Defisit neurologi adalah kelainan fungsional area tubuh karena

penurunan fungsi otak, medulla spinalis, saraf perifer dan otot. Stroke

jenis apapun akan menyebabkan defisit neurologis yang berbeda-beda

tergantung kepada daerah otak yang terganggu aliran darahnya dan

fungsi daerah otak yang terganggu aliran darahnya dan fungsi daerah

otak yang mengalami iskemia tersebut. Gejala yang timbul dapat berupa

hemiparesis, hemipestasi, gangguan berbicara (afasia), bicara pelo,

hemiapnosia, gangguan fungsi intelektual dan lain-lain (Misbach, 2011).


2.2.2 Manifestasi Klinis Defisit Neurologis
Gejala stroke muncul akibat daerah otak tertentu tidak berfungsi

karena tergnggunya aliran darah di daerah tersebut. Gejala yang muncul

bervariasi, tergantung bagian mana yang terganggu.


1.Gangguan sensibilitas (merasa nyeri, merasa terbakar, mati rasa,

perasaan geli) di wajah serta lengan dan tungkai.
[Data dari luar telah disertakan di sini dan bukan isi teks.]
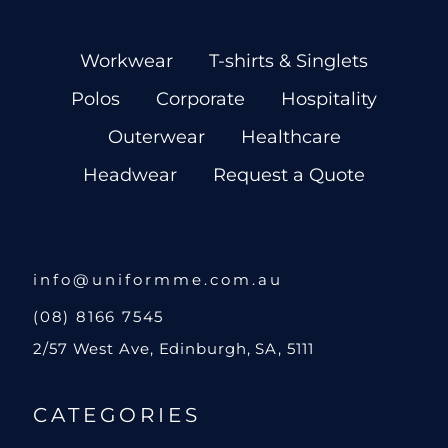
Workwear
T-shirts & Singlets
Polos
Corporate
Hospitality
Outerwear
Healthcare
Headwear
Request a Quote
info@uniformme.com.au
(08) 8166 7545
2/57 West Ave, Edinburgh, SA, 5111
CATEGORIES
2.Kelumpuhan dari tingkat ringan sampai total pada lengan dan

tungkai.
3.Gangguan penglihatan, dapat berupa kebutaan satu sisi atau

separuh lapangan pandang.


4.Gangguan gerak bola mata, dapat berupa mata melirik kearah satu

sisi, mengeluh penglihatan rangkap atau dobel. Mengeluh benda

yang dilihatnya bergerak.


5.Gangguan menelan
6.Mulut perot.
7.Gangguan komunikasi.
8.Kesulitan menyampaikan pikiran melalui kata-kata/ tulisan.
9.Kesulitan untuk mengerti bahasa lisan maupun tulisan.
10.Kehilangan hampir seluruh kemampuan bahasanya.
11.Lupa akan nama-nama orang atau benda tertentu.
12. Koordinasi gerakan/ ucapan yang buruk.
16

2.2.3 National Institute of Health Stroke Scale (NIHSS)

. Skala NIHSS merupakan instrument untuk menilai gangguan

neurologis. Kecepatan penilaian ini yang merupakan tindakan dasar

menangani kasus stroke (Saudin, 2017). Semakin tinggi nilai NIHSS pada

pasien stroke berarti semakin berat derajat keparahanya (Harding and

Bridgewetwr, 2010). Pengkajian National Institutes of Health Stroke Scale

(NIHSS) merupakan langkah pertama dari proses keperawatan dengan

mengumpulkan data-data yang akurat dari klien sehingga akan diketahui

berbagai permasalahan yang ada (Saudin, 2017).